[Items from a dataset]
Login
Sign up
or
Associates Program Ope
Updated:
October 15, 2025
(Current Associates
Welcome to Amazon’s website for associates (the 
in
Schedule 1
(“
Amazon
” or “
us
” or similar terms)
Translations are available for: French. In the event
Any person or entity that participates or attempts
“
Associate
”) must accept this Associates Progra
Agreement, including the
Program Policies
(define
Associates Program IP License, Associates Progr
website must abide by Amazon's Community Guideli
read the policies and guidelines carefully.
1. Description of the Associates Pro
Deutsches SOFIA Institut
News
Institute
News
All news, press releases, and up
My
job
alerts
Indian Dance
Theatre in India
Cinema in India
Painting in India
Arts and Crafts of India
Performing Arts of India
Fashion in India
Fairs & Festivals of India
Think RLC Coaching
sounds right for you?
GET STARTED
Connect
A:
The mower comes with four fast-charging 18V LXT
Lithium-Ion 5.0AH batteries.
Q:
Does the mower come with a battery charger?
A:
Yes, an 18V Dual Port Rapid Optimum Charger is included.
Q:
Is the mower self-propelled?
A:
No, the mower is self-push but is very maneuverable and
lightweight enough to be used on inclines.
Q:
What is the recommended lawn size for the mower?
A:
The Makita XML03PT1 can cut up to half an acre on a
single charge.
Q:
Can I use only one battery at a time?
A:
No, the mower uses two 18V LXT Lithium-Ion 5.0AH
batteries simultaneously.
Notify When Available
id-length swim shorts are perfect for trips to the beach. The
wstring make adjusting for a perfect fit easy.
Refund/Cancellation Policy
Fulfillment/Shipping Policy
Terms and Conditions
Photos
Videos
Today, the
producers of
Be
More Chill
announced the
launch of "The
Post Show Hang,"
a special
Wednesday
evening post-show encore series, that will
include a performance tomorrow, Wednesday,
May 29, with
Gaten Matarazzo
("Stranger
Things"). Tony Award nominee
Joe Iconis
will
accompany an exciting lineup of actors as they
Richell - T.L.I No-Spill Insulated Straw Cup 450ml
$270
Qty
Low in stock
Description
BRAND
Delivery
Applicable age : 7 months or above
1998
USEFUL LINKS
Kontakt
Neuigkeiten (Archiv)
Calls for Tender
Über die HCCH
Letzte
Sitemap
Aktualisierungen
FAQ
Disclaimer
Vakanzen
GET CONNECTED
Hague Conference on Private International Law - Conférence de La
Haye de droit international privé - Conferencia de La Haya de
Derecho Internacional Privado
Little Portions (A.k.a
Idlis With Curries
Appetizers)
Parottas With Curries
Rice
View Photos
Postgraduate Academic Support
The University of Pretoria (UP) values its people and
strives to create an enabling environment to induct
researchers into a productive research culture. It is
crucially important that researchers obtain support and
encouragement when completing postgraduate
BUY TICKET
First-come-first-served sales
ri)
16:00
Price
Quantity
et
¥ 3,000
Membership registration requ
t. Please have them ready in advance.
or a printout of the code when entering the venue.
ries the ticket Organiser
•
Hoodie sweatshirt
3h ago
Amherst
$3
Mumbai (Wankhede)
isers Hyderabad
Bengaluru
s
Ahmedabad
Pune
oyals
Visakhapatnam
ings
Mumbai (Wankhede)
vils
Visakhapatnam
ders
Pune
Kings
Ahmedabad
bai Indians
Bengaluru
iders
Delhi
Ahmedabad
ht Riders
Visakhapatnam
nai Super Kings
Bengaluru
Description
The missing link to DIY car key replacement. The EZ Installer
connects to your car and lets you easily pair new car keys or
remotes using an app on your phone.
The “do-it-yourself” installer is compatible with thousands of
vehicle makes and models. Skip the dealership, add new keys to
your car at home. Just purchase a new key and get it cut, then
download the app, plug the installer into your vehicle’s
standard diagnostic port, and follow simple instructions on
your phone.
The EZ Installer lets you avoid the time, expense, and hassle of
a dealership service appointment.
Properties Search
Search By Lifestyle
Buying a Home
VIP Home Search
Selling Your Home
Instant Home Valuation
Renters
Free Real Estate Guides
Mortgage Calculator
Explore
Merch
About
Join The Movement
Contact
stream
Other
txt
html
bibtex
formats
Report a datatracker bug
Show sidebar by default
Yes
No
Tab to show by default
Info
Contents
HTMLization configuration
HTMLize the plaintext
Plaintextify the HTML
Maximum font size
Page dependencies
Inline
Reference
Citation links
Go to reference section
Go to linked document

**Exercise brief:** So that nothing is lost, please reproduce each entry exactly as written.

**Result for this exercise:**
Login
Sign up
or
Associates Program Ope
Updated:
October 15, 2025
(Current Associates
Welcome to Amazon’s website for associates (the 
in
Schedule 1
(“
Amazon
” or “
us
” or similar terms)
Translations are available for: French. In the event
Any person or entity that participates or attempts
“
Associate
”) must accept this Associates Progra
Agreement, including the
Program Policies
(define
Associates Program IP License, Associates Progr
website must abide by Amazon's Community Guideli
read the policies and guidelines carefully.
1. Description of the Associates Pro
Deutsches SOFIA Institut
News
Institute
News
All news, press releases, and up
My
job
alerts
Indian Dance
Theatre in India
Cinema in India
Painting in India
Arts and Crafts of India
Performing Arts of India
Fashion in India
Fairs & Festivals of India
Think RLC Coaching
sounds right for you?
GET STARTED
Connect
A:
The mower comes with four fast-charging 18V LXT
Lithium-Ion 5.0AH batteries.
Q:
Does the mower come with a battery charger?
A:
Yes, an 18V Dual Port Rapid Optimum Charger is included.
Q:
Is the mower self-propelled?
A:
No, the mower is self-push but is very maneuverable and
lightweight enough to be used on inclines.
Q:
What is the recommended lawn size for the mower?
A:
The Makita XML03PT1 can cut up to half an acre on a
single charge.
Q:
Can I use only one battery at a time?
A:
No, the mower uses two 18V LXT Lithium-Ion 5.0AH
batteries simultaneously.
Notify When Available
id-length swim shorts are perfect for trips to the beach. The
wstring make adjusting for a perfect fit easy.
Refund/Cancellation Policy
Fulfillment/Shipping Policy
Terms and Conditions
Photos
Videos
Today, the
producers of
Be
More Chill
announced the
launch of "The
Post Show Hang,"
a special
Wednesday
evening post-show encore series, that will
include a performance tomorrow, Wednesday,
May 29, with
Gaten Matarazzo
("Stranger
Things"). Tony Award nominee
Joe Iconis
will
accompany an exciting lineup of actors as they
Richell - T.L.I No-Spill Insulated Straw Cup 450ml
$270
Qty
Low in stock
Description
BRAND
Delivery
Applicable age : 7 months or above
1998
USEFUL LINKS
Kontakt
Neuigkeiten (Archiv)
Calls for Tender
Über die HCCH
Letzte
Sitemap
Aktualisierungen
FAQ
Disclaimer
Vakanzen
GET CONNECTED
Hague Conference on Private International Law - Conférence de La
Haye de droit international privé - Conferencia de La Haya de
Derecho Internacional Privado
Little Portions (A.k.a
Idlis With Curries
Appetizers)
Parottas With Curries
Rice
View Photos
Postgraduate Academic Support
The University of Pretoria (UP) values its people and
strives to create an enabling environment to induct
researchers into a productive research culture. It is
crucially important that researchers obtain support and
encouragement when completing postgraduate
BUY TICKET
First-come-first-served sales
ri)
16:00
Price
Quantity
et
¥ 3,000
Membership registration requ
t. Please have them ready in advance.
or a printout of the code when entering the venue.
ries the ticket Organiser
•
Hoodie sweatshirt
3h ago
Amherst
$3
Mumbai (Wankhede)
isers Hyderabad
Bengaluru
s
Ahmedabad
Pune
oyals
Visakhapatnam
ings
Mumbai (Wankhede)
vils
Visakhapatnam
ders
Pune
Kings
Ahmedabad
bai Indians
Bengaluru
iders
Delhi
Ahmedabad
ht Riders
Visakhapatnam
nai Super Kings
Bengaluru
Description
The missing link to DIY car key replacement. The EZ Installer
connects to your car and lets you easily pair new car keys or
remotes using an app on your phone.
The “do-it-yourself” installer is compatible with thousands of
vehicle makes and models. Skip the dealership, add new keys to
your car at home. Just purchase a new key and get it cut, then
download the app, plug the installer into your vehicle’s
standard diagnostic port, and follow simple instructions on
your phone.
The EZ Installer lets you avoid the time, expense, and hassle of
a dealership service appointment.
Properties Search
Search By Lifestyle
Buying a Home
VIP Home Search
Selling Your Home
Instant Home Valuation
Renters
Free Real Estate Guides
Mortgage Calculator
Explore
Merch
About
Join The Movement
Contact
stream
Other
txt
html
bibtex
formats
Report a datatracker bug
Show sidebar by default
Yes
No
Tab to show by default
Info
Contents
HTMLization configuration
HTMLize the plaintext
Plaintextify the HTML
Maximum font size
Page dependencies
Inline
Reference
Citation links
Go to reference section
Go to linked document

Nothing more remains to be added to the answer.